> Your objective:
What is needed is an exact copy of the records below, with the pictures left out.

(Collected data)
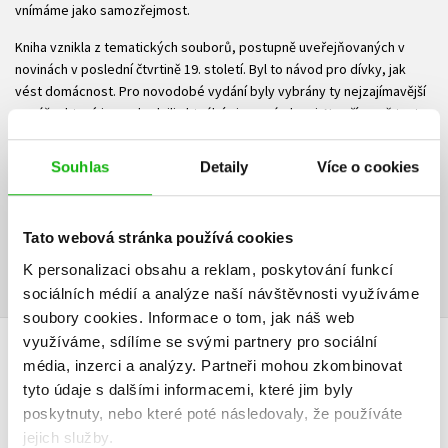
vnímáme jako samozřejmost.
Kniha vznikla z tematických souborů, postupně uveřejňovaných v
novinách v poslední čtvrtině 19. století. Byl to návod pro dívky, jak
vést domácnost. Pro novodobé vydání byly vybrány ty nejzajímavější
pasáže, které jsme doplnili aktuálními poznámkami. Na přípravě textu
se podílela také paní Nina Provaan Smetanová, zakladatelka Muzea
gastronomie.
Souhlas
Detaily
Více o cookies
Ke stažení
Tato webová stránka používá cookies
Ukázka.pdf
PDF
K personalizaci obsahu a reklam, poskytování funkcí
sociálních médií a analýze naší návštěvnosti využíváme
soubory cookies.
Informace o tom, jak náš web
využíváme, sdílíme se svými partnery pro sociální
HODNOCENÍ ČTENÁŘŮ
média, inzerci a analýzy.
Partneři mohou zkombinovat
tyto údaje s dalšími informacemi, které jim byly
poskytnuty, nebo které poté následovaly, že používáte
V současné době nejsou vytvořena žádná uživatelská hodnocení.
jejich služby.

> Result of the exercise:
vnímáme jako samozřejmost.
Kniha vznikla z tematických souborů, postupně uveřejňovaných v
novinách v poslední čtvrtině 19. století. Byl to návod pro dívky, jak
vést domácnost. Pro novodobé vydání byly vybrány ty nejzajímavější
pasáže, které jsme doplnili aktuálními poznámkami. Na přípravě textu
se podílela také paní Nina Provaan Smetanová, zakladatelka Muzea
gastronomie.
Souhlas
Detaily
Více o cookies
Ke stažení
Tato webová stránka používá cookies
Ukázka.pdf
PDF
K personalizaci obsahu a reklam, poskytování funkcí
sociálních médií a analýze naší návštěvnosti využíváme
soubory cookies.
Informace o tom, jak náš web
využíváme, sdílíme se svými partnery pro sociální
HODNOCENÍ ČTENÁŘŮ
média, inzerci a analýzy.
Partneři mohou zkombinovat
tyto údaje s dalšími informacemi, které jim byly
poskytnuty, nebo které poté následovaly, že používáte
V současné době nejsou vytvořena žádná uživatelská hodnocení.
jejich služby.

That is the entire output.